• [Task material]
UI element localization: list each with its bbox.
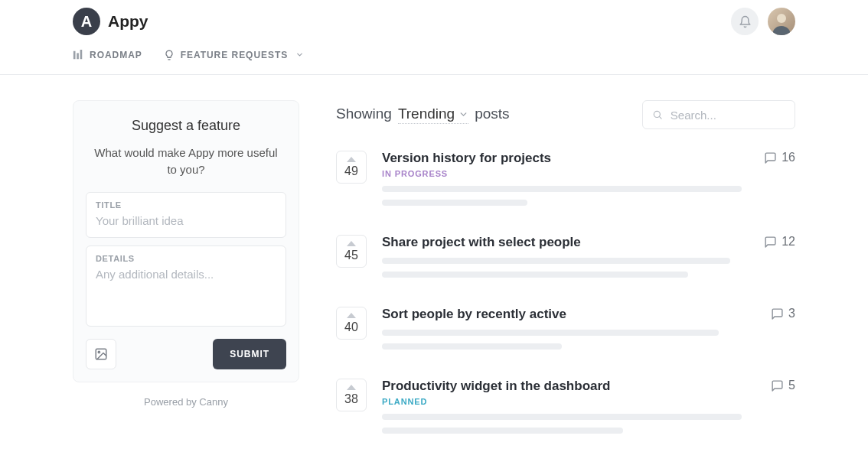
title-field[interactable]: TITLE (86, 192, 286, 238)
comment-count: 5 (788, 379, 795, 392)
post-status: IN PROGRESS (382, 169, 551, 178)
vote-count: 38 (344, 392, 358, 406)
avatar-icon (768, 8, 795, 35)
comment-count: 16 (782, 151, 795, 164)
svg-line-7 (660, 117, 662, 119)
vote-button[interactable]: 38 (336, 379, 367, 411)
chevron-down-icon (295, 50, 304, 59)
suggest-feature-card: Suggest a feature What would make Appy m… (73, 100, 299, 382)
vote-count: 45 (344, 249, 358, 262)
upvote-icon (347, 157, 356, 162)
showing-row: Showing Trending posts (336, 106, 510, 124)
upvote-icon (347, 313, 356, 318)
skeleton-line (382, 258, 730, 264)
skeleton-line (382, 330, 719, 336)
powered-by[interactable]: Powered by Canny (73, 396, 299, 408)
suggest-heading: Suggest a feature (86, 118, 286, 134)
comment-count: 3 (788, 307, 795, 320)
sort-select[interactable]: Trending (398, 106, 468, 124)
nav-feature-requests[interactable]: FEATURE REQUESTS (164, 50, 304, 60)
vote-count: 40 (344, 320, 358, 334)
showing-label: Showing (336, 106, 392, 122)
roadmap-icon (73, 50, 83, 60)
comment-icon (764, 236, 777, 249)
image-icon (94, 347, 108, 361)
details-field[interactable]: DETAILS (86, 246, 286, 327)
post-title[interactable]: Sort people by recently active (382, 307, 566, 322)
svg-point-5 (98, 351, 100, 353)
post-title[interactable]: Version history for projects (382, 151, 551, 166)
search-box[interactable] (642, 100, 795, 129)
svg-rect-2 (77, 53, 79, 59)
post-status: PLANNED (382, 397, 610, 406)
skeleton-line (382, 272, 688, 278)
post-title[interactable]: Share project with select people (382, 235, 581, 250)
search-icon (652, 109, 663, 121)
attach-image-button[interactable] (86, 339, 116, 369)
lightbulb-icon (164, 50, 175, 60)
app-logo[interactable]: A (73, 8, 100, 35)
skeleton-line (382, 186, 742, 192)
nav-roadmap-label: ROADMAP (90, 50, 142, 60)
title-label: TITLE (96, 200, 276, 210)
details-label: DETAILS (96, 254, 276, 263)
comment-icon (771, 379, 784, 392)
svg-rect-3 (80, 50, 83, 59)
svg-point-6 (654, 111, 660, 117)
comments-link[interactable]: 3 (771, 307, 795, 320)
comments-link[interactable]: 16 (764, 151, 795, 164)
app-name: Appy (108, 12, 148, 31)
title-input[interactable] (96, 214, 276, 227)
posts-label: posts (475, 106, 509, 122)
skeleton-line (382, 200, 527, 206)
post-item[interactable]: 45 Share project with select people 12 (336, 235, 795, 285)
search-input[interactable] (671, 109, 785, 122)
comment-icon (764, 151, 777, 164)
nav-feature-requests-label: FEATURE REQUESTS (181, 50, 288, 60)
vote-count: 49 (344, 164, 358, 178)
vote-button[interactable]: 45 (336, 235, 367, 268)
vote-button[interactable]: 49 (336, 151, 367, 184)
sort-value: Trending (398, 106, 455, 122)
comment-count: 12 (782, 235, 795, 249)
suggest-subheading: What would make Appy more useful to you? (86, 145, 286, 178)
skeleton-line (382, 414, 742, 420)
nav-roadmap[interactable]: ROADMAP (73, 50, 142, 60)
svg-point-0 (777, 14, 786, 23)
details-input[interactable] (96, 268, 276, 314)
vote-button[interactable]: 40 (336, 307, 367, 340)
user-avatar[interactable] (768, 8, 795, 35)
svg-rect-1 (73, 50, 76, 59)
skeleton-line (382, 343, 562, 350)
skeleton-line (382, 428, 623, 434)
bell-icon (739, 15, 752, 28)
post-title[interactable]: Productivity widget in the dashboard (382, 379, 610, 394)
notifications-button[interactable] (731, 8, 759, 35)
upvote-icon (347, 385, 356, 390)
upvote-icon (347, 241, 356, 246)
post-item[interactable]: 38 Productivity widget in the dashboard … (336, 379, 795, 441)
submit-button[interactable]: SUBMIT (213, 339, 286, 369)
comments-link[interactable]: 5 (771, 379, 795, 392)
chevron-down-icon (458, 109, 468, 119)
comments-link[interactable]: 12 (764, 235, 795, 249)
post-item[interactable]: 49 Version history for projects IN PROGR… (336, 151, 795, 213)
comment-icon (771, 307, 784, 320)
post-item[interactable]: 40 Sort people by recently active 3 (336, 307, 795, 357)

• [Try it] Would you return all lines from the preceding listing that contain the word "Productivity"?

• [Written response]
post-title[interactable]: Productivity widget in the dashboard (382, 379, 610, 394)
post-item[interactable]: 38 Productivity widget in the dashboard … (336, 379, 795, 441)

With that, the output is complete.